■ Required work ■
The answer must be every line from the listing that holds the string "background".

■ The data ■
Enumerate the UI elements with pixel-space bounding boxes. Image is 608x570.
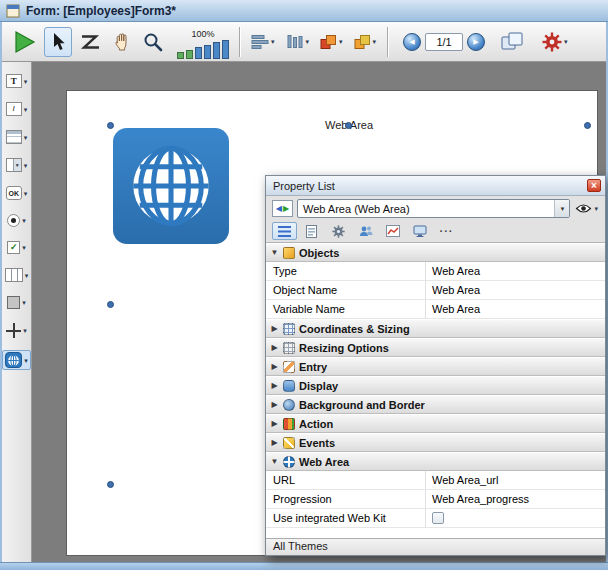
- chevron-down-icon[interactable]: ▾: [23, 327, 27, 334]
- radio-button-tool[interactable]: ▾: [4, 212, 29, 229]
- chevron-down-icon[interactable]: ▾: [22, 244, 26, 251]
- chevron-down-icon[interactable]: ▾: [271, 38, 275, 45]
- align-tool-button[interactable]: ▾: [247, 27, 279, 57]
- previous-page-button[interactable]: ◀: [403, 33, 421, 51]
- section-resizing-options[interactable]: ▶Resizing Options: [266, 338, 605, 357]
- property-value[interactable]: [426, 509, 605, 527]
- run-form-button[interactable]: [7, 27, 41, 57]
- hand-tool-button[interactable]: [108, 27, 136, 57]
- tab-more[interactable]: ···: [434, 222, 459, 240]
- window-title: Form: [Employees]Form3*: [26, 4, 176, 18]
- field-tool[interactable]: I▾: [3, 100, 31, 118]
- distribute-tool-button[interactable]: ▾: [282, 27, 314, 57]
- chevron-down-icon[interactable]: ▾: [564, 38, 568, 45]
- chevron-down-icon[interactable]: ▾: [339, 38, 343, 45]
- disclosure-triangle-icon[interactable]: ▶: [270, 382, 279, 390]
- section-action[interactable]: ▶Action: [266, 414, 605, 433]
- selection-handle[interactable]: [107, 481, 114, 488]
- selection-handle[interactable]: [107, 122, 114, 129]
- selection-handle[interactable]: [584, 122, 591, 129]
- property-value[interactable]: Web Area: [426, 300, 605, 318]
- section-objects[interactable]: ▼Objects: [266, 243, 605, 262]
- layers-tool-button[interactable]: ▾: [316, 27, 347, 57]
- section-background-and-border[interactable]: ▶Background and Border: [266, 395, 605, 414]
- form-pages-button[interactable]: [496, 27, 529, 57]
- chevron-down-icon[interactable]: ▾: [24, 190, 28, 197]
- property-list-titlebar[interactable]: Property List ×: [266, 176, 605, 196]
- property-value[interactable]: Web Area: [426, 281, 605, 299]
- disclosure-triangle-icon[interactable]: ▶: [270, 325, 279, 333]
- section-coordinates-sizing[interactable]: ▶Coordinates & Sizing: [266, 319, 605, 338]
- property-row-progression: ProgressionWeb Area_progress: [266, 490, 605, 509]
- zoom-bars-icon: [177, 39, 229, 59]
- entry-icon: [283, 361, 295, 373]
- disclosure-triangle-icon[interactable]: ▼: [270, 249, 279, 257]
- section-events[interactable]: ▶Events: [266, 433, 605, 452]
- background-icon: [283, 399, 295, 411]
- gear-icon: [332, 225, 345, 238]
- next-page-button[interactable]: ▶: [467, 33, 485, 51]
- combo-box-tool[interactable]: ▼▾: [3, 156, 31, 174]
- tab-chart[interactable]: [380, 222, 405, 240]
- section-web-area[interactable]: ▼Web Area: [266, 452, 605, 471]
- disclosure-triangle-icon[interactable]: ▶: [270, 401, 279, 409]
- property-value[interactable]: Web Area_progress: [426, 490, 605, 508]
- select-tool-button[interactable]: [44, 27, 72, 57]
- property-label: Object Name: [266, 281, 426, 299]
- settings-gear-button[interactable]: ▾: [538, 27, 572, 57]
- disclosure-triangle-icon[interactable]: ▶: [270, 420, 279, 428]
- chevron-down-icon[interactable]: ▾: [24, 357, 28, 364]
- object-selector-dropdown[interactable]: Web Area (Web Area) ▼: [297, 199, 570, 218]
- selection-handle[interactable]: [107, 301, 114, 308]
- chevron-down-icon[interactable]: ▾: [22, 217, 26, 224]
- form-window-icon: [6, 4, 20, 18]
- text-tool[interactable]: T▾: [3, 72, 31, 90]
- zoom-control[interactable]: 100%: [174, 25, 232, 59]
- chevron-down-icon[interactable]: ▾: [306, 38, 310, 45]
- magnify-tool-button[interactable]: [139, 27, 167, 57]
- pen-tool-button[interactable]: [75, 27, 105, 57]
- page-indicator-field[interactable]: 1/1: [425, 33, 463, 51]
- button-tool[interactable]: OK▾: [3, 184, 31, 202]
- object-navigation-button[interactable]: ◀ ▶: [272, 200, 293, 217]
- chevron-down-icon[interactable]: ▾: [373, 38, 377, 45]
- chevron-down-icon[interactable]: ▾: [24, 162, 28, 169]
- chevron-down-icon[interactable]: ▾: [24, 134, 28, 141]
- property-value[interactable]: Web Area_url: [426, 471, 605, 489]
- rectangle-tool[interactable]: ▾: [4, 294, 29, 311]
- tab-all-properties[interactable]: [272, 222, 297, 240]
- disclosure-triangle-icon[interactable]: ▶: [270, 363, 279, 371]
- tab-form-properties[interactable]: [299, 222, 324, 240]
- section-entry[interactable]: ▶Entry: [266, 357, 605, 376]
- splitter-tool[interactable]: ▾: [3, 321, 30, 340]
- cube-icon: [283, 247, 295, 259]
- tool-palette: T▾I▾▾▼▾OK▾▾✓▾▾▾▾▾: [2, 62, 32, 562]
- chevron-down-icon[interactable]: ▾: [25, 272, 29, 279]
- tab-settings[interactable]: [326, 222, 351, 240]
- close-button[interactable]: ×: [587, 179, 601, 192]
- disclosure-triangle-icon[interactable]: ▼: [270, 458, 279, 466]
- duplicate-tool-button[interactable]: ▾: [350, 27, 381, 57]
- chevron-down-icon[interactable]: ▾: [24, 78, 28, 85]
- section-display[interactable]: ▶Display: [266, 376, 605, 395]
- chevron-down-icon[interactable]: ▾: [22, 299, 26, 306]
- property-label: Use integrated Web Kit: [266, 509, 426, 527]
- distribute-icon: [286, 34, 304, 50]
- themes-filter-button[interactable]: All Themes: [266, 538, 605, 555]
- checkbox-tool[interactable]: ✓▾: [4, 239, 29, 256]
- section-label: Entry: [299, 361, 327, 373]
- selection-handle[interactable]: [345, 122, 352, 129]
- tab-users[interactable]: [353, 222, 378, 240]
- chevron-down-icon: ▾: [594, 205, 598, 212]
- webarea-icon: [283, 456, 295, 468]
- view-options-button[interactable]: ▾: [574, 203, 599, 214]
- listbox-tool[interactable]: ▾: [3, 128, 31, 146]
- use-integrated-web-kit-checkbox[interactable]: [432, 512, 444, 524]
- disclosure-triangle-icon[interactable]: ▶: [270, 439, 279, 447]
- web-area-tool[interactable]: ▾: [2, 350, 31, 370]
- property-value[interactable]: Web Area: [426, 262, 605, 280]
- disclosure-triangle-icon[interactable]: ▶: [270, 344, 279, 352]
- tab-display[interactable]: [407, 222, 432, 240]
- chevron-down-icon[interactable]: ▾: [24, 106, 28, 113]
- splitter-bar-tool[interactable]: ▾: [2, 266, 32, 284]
==
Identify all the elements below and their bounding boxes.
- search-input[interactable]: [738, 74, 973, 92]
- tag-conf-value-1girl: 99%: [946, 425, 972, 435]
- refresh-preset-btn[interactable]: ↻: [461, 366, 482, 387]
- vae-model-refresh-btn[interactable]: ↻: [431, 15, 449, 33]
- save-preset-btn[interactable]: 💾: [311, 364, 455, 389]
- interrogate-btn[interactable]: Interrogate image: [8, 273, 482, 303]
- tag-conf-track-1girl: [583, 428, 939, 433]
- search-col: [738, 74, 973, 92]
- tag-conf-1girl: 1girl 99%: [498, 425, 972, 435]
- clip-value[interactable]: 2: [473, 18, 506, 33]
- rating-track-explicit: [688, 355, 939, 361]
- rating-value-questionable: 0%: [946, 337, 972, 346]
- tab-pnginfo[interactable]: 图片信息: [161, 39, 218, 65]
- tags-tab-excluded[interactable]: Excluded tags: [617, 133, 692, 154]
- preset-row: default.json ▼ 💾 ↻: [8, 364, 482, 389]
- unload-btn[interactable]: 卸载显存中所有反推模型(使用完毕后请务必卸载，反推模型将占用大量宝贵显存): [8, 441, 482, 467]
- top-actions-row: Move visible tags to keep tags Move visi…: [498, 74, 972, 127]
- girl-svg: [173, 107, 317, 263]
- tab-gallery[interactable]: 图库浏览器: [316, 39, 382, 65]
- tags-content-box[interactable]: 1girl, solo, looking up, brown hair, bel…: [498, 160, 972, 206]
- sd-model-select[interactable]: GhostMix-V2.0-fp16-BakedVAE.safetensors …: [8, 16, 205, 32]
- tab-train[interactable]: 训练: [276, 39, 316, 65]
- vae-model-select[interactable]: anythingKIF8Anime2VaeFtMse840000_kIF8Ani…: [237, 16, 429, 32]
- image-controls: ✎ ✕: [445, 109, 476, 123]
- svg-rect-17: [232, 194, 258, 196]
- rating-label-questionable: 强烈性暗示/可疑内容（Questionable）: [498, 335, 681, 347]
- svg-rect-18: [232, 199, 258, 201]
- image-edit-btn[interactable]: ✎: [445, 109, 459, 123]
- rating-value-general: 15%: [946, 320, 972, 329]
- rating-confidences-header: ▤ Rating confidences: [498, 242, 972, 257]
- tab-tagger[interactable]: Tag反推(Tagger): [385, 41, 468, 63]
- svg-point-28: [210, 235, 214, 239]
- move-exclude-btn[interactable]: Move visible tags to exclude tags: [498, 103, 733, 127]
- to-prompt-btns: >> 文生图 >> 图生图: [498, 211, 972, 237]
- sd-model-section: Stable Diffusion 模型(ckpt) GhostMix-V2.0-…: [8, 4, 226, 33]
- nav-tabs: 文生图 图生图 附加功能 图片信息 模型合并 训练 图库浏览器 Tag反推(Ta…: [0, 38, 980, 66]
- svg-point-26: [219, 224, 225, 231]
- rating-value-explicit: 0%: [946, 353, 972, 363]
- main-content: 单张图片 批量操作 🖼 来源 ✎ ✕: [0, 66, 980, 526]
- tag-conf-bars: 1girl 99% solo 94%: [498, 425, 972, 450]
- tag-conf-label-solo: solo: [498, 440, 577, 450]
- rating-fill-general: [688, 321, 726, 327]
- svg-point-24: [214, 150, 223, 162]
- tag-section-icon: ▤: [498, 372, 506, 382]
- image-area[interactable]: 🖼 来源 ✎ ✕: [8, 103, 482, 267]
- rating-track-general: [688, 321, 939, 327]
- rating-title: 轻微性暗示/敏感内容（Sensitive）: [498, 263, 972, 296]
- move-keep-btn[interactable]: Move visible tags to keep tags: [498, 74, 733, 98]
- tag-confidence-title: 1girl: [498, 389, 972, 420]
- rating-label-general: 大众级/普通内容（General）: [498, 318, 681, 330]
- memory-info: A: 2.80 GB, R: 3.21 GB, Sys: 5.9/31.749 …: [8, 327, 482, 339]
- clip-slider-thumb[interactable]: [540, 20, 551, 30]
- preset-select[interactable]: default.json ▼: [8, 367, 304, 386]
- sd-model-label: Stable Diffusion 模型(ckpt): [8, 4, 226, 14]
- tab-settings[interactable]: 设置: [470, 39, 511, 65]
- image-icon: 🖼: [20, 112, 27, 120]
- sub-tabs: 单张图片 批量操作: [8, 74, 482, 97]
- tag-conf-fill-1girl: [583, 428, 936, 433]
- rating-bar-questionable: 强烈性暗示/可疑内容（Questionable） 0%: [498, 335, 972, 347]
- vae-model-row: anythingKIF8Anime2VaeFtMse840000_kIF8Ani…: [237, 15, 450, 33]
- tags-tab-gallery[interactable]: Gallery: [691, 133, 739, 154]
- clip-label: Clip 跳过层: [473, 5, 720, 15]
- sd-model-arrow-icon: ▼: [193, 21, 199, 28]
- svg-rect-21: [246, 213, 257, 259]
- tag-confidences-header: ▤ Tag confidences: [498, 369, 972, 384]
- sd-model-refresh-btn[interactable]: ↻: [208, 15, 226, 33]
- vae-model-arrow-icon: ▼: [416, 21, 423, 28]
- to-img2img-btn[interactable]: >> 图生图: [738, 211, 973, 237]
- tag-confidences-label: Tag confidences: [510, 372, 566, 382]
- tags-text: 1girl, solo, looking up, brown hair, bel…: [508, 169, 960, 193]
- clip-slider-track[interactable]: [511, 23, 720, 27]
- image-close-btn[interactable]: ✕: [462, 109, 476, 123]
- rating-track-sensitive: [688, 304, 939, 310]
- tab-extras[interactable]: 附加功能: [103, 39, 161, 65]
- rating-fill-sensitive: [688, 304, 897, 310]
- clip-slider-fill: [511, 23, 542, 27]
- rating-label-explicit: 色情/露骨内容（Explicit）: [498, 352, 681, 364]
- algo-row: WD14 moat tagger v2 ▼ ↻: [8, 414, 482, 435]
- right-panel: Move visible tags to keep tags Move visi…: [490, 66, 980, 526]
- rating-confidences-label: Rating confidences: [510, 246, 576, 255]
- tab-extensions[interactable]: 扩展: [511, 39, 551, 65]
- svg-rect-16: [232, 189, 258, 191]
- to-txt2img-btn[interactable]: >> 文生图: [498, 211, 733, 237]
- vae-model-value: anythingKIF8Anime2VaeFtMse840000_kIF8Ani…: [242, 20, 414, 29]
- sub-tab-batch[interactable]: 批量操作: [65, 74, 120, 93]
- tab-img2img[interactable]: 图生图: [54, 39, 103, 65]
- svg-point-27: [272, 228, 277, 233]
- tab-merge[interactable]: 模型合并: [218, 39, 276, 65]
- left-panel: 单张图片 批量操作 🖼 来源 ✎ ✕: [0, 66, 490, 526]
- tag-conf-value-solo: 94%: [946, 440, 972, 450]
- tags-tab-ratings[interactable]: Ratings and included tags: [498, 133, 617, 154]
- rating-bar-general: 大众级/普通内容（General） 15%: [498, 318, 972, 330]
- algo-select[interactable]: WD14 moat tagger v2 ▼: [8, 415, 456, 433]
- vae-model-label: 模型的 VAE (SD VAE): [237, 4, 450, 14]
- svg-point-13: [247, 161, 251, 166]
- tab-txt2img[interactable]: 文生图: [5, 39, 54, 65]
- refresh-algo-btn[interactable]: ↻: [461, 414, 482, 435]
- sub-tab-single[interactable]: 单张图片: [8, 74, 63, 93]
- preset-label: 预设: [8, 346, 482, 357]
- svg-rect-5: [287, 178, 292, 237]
==
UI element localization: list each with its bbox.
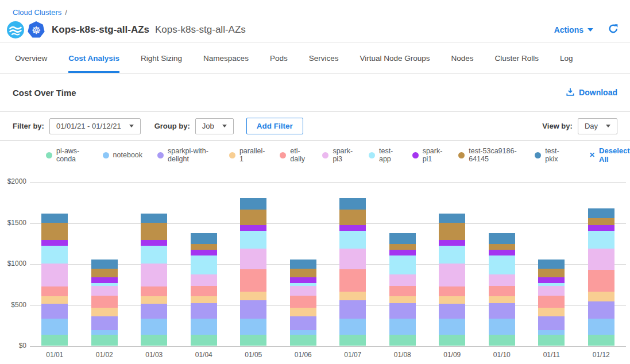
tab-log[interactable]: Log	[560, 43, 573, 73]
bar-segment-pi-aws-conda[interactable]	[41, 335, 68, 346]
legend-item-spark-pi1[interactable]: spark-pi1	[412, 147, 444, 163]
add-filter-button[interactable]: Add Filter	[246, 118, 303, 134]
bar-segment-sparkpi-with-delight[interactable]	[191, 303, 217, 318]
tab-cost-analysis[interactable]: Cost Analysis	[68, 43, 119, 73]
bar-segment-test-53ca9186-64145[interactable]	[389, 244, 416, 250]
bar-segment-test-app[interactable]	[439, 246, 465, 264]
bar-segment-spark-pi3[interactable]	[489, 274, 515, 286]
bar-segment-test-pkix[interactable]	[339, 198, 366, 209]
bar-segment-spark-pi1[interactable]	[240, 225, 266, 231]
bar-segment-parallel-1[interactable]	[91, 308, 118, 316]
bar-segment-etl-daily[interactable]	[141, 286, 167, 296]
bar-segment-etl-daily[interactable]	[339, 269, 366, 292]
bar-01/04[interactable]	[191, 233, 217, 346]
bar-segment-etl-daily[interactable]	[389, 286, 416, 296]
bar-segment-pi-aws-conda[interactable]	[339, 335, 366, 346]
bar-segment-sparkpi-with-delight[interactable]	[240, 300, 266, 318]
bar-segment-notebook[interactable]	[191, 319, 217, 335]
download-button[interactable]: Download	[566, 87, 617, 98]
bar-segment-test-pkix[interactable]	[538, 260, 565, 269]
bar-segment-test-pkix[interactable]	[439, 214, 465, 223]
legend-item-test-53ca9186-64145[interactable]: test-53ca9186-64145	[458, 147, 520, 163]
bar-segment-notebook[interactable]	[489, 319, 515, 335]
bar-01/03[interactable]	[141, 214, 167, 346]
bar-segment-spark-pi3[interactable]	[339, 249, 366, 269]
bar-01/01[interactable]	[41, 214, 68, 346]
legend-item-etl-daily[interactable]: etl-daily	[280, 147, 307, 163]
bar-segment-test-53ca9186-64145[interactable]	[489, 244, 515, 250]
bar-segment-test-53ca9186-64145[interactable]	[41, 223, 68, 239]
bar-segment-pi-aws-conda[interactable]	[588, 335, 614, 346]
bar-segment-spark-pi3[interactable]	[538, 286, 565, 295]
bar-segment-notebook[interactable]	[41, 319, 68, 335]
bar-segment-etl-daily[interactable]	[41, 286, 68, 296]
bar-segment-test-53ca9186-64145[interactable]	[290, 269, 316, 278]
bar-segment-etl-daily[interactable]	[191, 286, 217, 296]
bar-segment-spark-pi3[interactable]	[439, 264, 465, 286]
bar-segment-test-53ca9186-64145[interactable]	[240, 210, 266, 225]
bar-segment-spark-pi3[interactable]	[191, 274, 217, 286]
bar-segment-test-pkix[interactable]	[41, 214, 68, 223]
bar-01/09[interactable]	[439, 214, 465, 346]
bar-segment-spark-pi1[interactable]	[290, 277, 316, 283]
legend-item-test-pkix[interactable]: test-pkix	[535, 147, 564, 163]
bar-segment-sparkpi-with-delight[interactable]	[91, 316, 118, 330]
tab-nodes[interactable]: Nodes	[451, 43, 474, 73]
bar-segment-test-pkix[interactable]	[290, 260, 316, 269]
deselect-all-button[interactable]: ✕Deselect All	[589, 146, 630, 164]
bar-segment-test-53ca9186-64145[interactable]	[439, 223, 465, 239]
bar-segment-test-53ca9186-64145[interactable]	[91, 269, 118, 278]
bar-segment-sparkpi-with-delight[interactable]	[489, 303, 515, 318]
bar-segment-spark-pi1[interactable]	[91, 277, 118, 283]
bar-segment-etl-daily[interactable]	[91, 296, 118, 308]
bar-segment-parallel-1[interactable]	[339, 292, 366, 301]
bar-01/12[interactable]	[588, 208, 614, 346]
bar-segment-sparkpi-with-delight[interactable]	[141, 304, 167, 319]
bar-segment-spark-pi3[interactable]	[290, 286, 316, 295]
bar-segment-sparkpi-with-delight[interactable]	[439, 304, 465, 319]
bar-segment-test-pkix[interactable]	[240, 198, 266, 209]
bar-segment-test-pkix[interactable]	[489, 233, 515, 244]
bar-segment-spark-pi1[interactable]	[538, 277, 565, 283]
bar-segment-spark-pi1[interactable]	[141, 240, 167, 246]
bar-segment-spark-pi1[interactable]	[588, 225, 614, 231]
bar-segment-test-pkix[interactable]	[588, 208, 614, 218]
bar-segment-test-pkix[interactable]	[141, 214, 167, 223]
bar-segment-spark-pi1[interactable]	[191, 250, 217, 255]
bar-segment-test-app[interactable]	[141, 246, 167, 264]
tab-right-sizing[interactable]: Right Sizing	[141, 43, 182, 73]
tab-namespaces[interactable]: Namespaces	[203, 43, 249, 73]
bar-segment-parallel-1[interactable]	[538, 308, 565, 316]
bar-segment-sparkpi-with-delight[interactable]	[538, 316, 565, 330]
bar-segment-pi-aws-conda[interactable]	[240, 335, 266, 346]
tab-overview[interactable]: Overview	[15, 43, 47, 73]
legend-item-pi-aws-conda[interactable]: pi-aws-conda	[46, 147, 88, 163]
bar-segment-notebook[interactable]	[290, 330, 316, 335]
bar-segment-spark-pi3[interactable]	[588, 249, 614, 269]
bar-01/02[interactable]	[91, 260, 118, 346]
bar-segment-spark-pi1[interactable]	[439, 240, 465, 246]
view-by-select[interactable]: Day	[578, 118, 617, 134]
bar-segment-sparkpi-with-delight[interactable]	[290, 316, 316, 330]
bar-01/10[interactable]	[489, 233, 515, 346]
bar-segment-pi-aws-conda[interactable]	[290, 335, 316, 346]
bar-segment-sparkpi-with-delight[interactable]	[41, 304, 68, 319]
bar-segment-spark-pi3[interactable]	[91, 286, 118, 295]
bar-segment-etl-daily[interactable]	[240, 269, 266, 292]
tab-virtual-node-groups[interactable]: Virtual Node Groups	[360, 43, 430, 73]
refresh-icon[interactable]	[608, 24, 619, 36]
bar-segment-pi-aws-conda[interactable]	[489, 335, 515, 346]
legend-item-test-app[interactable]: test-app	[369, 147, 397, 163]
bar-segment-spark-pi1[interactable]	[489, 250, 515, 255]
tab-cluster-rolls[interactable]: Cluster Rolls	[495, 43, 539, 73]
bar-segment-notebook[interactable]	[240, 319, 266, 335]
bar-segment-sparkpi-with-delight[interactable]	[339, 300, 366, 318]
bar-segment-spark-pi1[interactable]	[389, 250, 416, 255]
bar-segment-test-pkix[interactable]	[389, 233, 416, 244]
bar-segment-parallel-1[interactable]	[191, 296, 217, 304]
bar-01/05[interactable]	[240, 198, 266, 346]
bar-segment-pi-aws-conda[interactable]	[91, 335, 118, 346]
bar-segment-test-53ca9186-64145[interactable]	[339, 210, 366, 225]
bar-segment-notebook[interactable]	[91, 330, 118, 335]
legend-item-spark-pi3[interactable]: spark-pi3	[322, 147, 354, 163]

■ Exercise result ■
- section-background-and-border[interactable]: ▶Background and Border: [266, 395, 605, 414]
- background-icon: [283, 399, 295, 411]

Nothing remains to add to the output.